Robot with human reflexes
Researchers from MIT’s Department of Mechanical Engineering have designed an interface that takes advantage of a human’s split-second reflexes allowing a humanoid to maintain its balance and complete tasks.
Deep in the basement of MIT’s Building 3, a two-legged robot named HERMES is wreaking controlled havoc: punching through drywall, smashing soda cans, kicking over trash buckets, and karate-chopping boards in half. Its actions, however, are not its own.
Just a few feet away, PhD student Joao Ramos stands on a platform, wearing an exoskeleton of wires and motors. Ramos’ every move is translated instantly to HERMES, much like a puppeteer controlling his marionette. As Ramos mimes punching through a wall, the robot does the same. When the robot’s fist hits the wall, Ramos feels a jolt at his waist. By reflex, he leans back against the jolt, causing the robot to rock back, effectively balancing the robot against the force of its punch.
The exercises are meant to demonstrate the robot’s unique balance-feedback interface. Without this interface, while the robot may successfully punch through a wall, it would also fall headlong into that wall. The interface allows a human to remotely feel the robot’s shifting weight, and quickly adjust the robot’s balance by shifting his own weight. As a result, the robot can carry out momentum-driven tasks — like punching through walls, or swinging a bat — while maintaining its balance.
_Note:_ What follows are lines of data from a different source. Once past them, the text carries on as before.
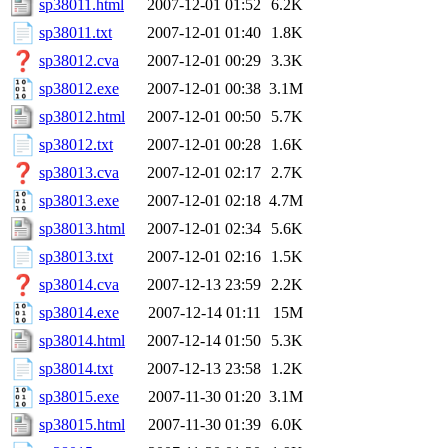
sp38011.html
2007-12-01 01:52
6.2K
sp38011.txt
2007-12-01 01:40
1.8K
sp38012.cva
2007-12-01 00:29
3.3K
sp38012.exe
2007-12-01 00:38
3.1M
sp38012.html
2007-12-01 00:50
5.7K
sp38012.txt
2007-12-01 00:28
1.6K
sp38013.cva
2007-12-01 02:17
2.7K
sp38013.exe
2007-12-01 02:18
4.7M
sp38013.html
2007-12-01 02:34
5.6K
sp38013.txt
2007-12-01 02:16
1.5K
sp38014.cva
2007-12-13 23:59
2.2K
sp38014.exe
2007-12-14 01:11
15M
sp38014.html
2007-12-14 01:50
5.3K
sp38014.txt
2007-12-13 23:58
1.2K
sp38015.exe
2007-11-30 01:20
3.1M
sp38015.html
2007-11-30 01:39
6.0K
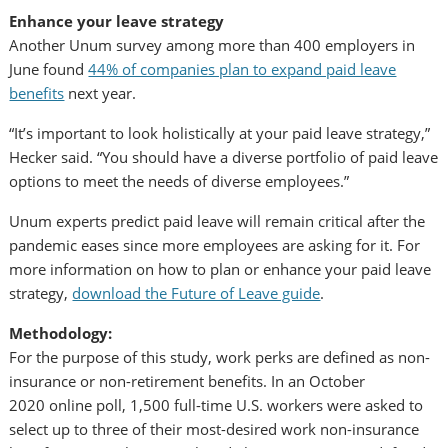
Enhance your leave strategy
Another Unum survey among more than 400 employers in
June found
44% of companies plan to expand paid leave
benefits
next year.
“It’s important to look holistically at your paid leave strategy,”
Hecker said. “You should have a diverse portfolio of paid leave
options to meet the needs of diverse employees.”
Unum experts predict paid leave will remain critical after the
pandemic eases since more employees are asking for it. For
more information on how to plan or enhance your paid leave
strategy,
download the Future of Leave guide
.
Methodology:
For the purpose of this study, work perks are defined as non-
insurance or non-retirement benefits. In an
October
2020
online poll, 1,500 full-time U.S. workers were asked to
select up to three of their most-desired work non-insurance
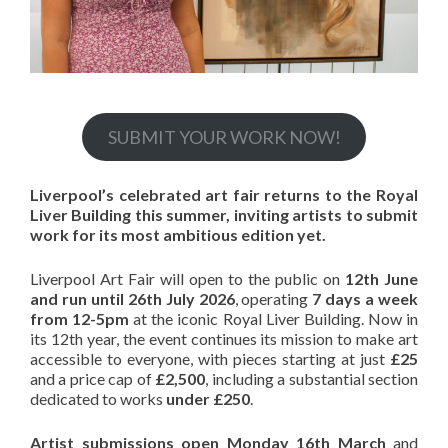
SUBMIT YOUR WORK NOW!
Liverpool’s celebrated art fair returns to the Royal
Liver Building this summer, inviting artists to submit
work for its most ambitious edition yet.
Liverpool Art Fair will open to the public on
12th June
and run until 26th July 2026
, operating
7 days a week
from 12-5pm
at the iconic Royal Liver Building. Now in
its 12th year, the event continues its mission to make art
accessible to everyone, with pieces starting at just
£25
and a price cap of
£2,500
, including a substantial section
dedicated to works
under £250
.
Artist submissions open Monday 16th March
and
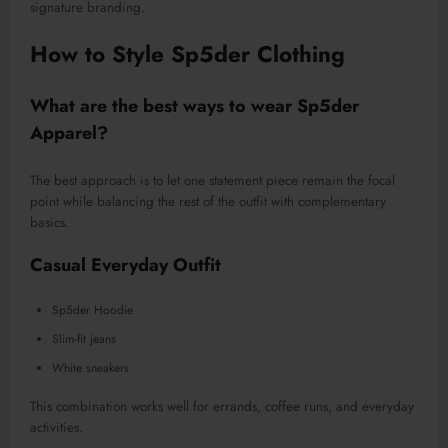
signature branding.
How to Style Sp5der Clothing
What are the best ways to wear Sp5der
Apparel?
The best approach is to let one statement piece remain the focal
point while balancing the rest of the outfit with complementary
basics.
Casual Everyday Outfit
Sp5der Hoodie
Slim-fit jeans
White sneakers
This combination works well for errands, coffee runs, and everyday
activities.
Ramos says the interface takes advantage of a human’s split-second reflexes, which give the robot much faster reaction times than robots that adjust their balance based on visual feedback from onboard cameras.
“The processing of images is typically very slow, so a robot has difficulty reacting in time,” says Ramos, of MIT’s Department of Mechanical Engineering. “Instead, we’d like to use the human’s natural reflexes and coordination. An example is walking, which is just a process of falling and catching yourself. That’s something that feels effortless to us, but it’s challenging to program into a robot to do it both dynamically and efficiently. We want to explore how humans can take over complex actions for the robot.”
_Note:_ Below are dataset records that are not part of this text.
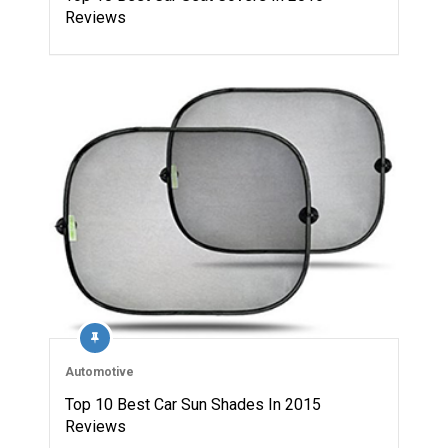
Reviews
Automotive
Top 10 Best Car Sun Shades In 2015
Reviews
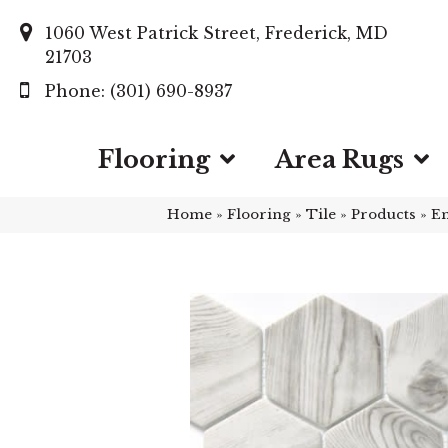
1060 West Patrick Street, Frederick, MD
21703
(301) 690-8937
Flooring
Area Rugs
Home
»
Flooring
»
Tile
»
Products
»
E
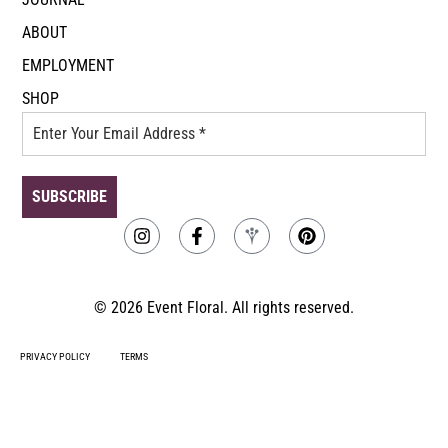
ABOUT
EMPLOYMENT
SHOP
© 2026 Event Floral. All rights reserved.
PRIVACY POLICY
TERMS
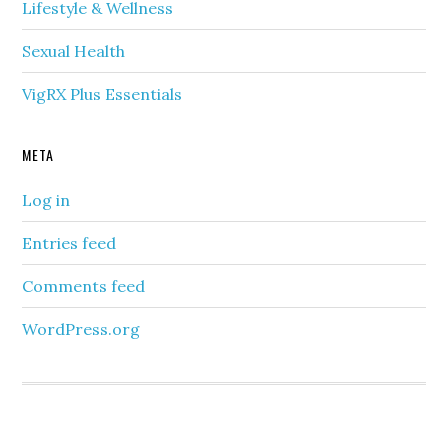
Lifestyle & Wellness
Sexual Health
VigRX Plus Essentials
META
Log in
Entries feed
Comments feed
WordPress.org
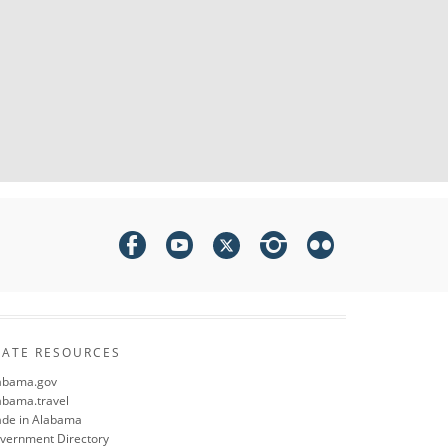
TATE RESOURCES
abama.gov
abama.travel
de in Alabama
vernment Directory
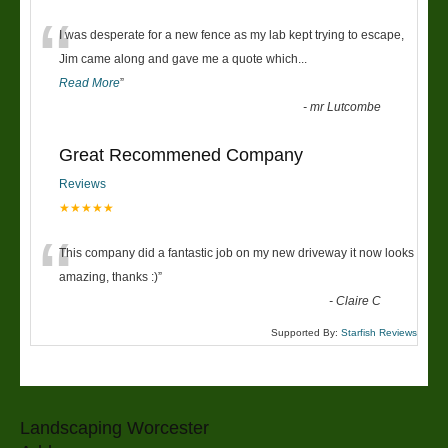
“
I was desperate for a new fence as my lab kept trying to escape,
Jim came along and gave me a quote which
...
Read More
”
-
mr Lutcombe
Great Recommened Company
Reviews
★★★★★
“
This company did a fantastic job on my new driveway it now looks
amazing, thanks :)
”
-
Claire C
Supported By:
Starfish Reviews
Landscaping Worcester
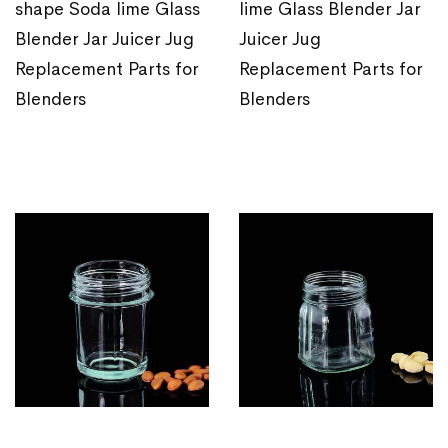
shape Soda lime Glass
lime Glass Blender Jar
Blender Jar Juicer Jug
Juicer Jug
Replacement Parts for
Replacement Parts for
Blenders
Blenders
Ultimately, Ramos and his colleagues envision deploying HERMES to a disaster site, where the robot would explore the area, guided by a human operator from a remote location.
“We’d eventually have someone wearing a full-body suit and goggles, so he can feel and see everything the robot does, and vice versa,” Ramos says. “We plan to have the robot walk as a quadruped, then stand up on two feet to do difficult manipulation tasks such as open a door or clear an obstacle.”